Mariana perguntou só para se certificar pois já havia visto o marido ajeitando o fio por dentro do fraque e encaixando o fone na orelha.
- Ai, João Alberto, eu não acredito... João Alberto, você me mata de vergonha...
- Fica pianinho, Mari. Tá tranquilo, tá tranquilo. - rebateu o marido tentando fazer a esposa relaxar em relação àquilo.
O padre, no entanto, incomodado com aquele burburinho no canto do altar, abandonou temporariamente o sermão que dava aos futuros noivos à sua frente, e dirigiu-se aos dois padrinhos da noiva que já começavam a desviar a atenção dos convidados da cerimônia, do acontecimento principal.
- Posso continuar. - consultou ironicamente o sacerdote.
- Claro, padre. Desculpa. - escusou-se João Alberto.
Voltando-se para os noivos, o padre retomou então seu discurso de matrimônio:
- Como eu ia dizendo, o compromisso que vocês dois, Diego e Viviane, estão prestes a assumir, é muito mais do que simplesmente um contrato diante da sociedade, muito mais do que cumprir seus papéis de homem e mulher como cidadãos. É um compromisso com o Senhor. A partir de hoje, vocês estarão se comprometendo a...
- Yes!!! - soltou o João Alberto, quase em sussurro, fazendo um pequeno soco baixo contido no ar.
O padre desta vez só olhou atravessado para ele.

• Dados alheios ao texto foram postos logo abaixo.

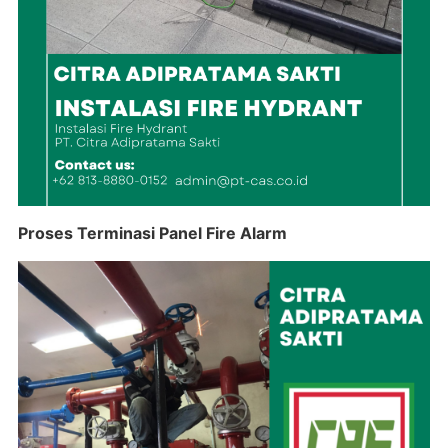
Proses Terminasi Panel Fire Alarm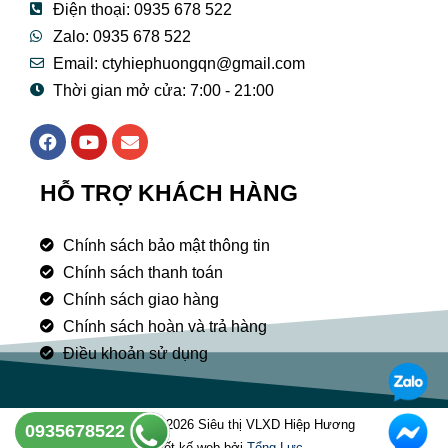
Điện thoại: 0935 678 522
Zalo: 0935 678 522
Email: ctyhiephuongqn@gmail.com
Thời gian mở cửa: 7:00 - 21:00
F
Y
E
a
o
n
c
u
v
e
t
e
HỖ TRỢ KHÁCH HÀNG
b
u
l
o
b
o
o
e
p
Chính sách bảo mật thông tin
k
e
Chính sách thanh toán
Chính sách giao hàng
Chính sách hoàn và trả hàng
Điều khoản sử dụng
Copyright © 2026 Siêu thị VLXD Hiệp Hương
0935678522
Thiết kế web bởi
Tổng Lưc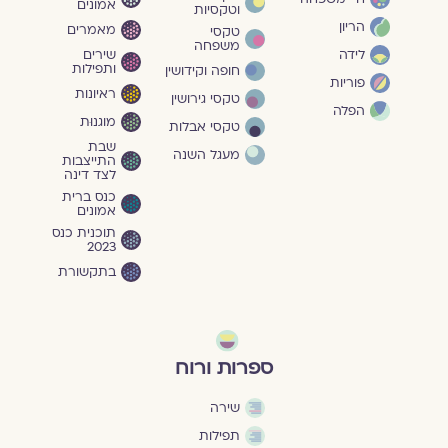
אמונים
וטקסיות
הריון
מאמרים
טקסי
משפחה
שירים
לידה
ותפילות
חופה וקידושין
פוריות
ראיונות
טקסי גירושין
הפלה
מוגנוּת
טקסי אבלות
שבת
מעגל השנה
התייצבות
לצד דינה
כנס ברית
אמונים
תוכנית כנס
2023
בתקשורת
ספרות ורוח
שירה
תפילות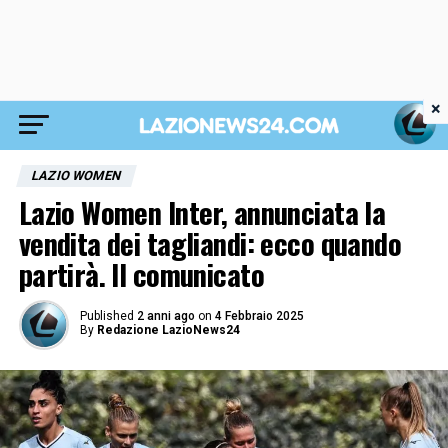
×
LAZIO WOMEN
Lazio Women Inter, annunciata la
vendita dei tagliandi: ecco quando
partirà. Il comunicato
Published
2 anni ago
on
4 Febbraio 2025
By
Redazione LazioNews24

- Para, João Alberto! - repreendeu a esposa, novamente.
- É que foi pênalti. - explicou em voz baixa para que só ela escutasse.
- Pênalti? - quis certificar-se a noiva que tivera a impressão de ter ouvido aquela palavra.
- É. - confirmou o João Alberto - Tô ouvindo aqui. Foi mal...
- Pra nós?  - voltou a interessar-se a noiva.
- É, pra nós. Já vão bater.
- Posso prosseguir? - perguntou o padre, mal contendo a irritação.
- Não, agora espera cobrar o pênalti, - falou um dos convidados da primeira fila que ouvira toda a ladainha e que, como a maioria dos convidados, torcia para o tal do time em questão.
Nisso, a informação já havia passado para os outros bancos da igreja e um alvoroço tomara conta dos convidados.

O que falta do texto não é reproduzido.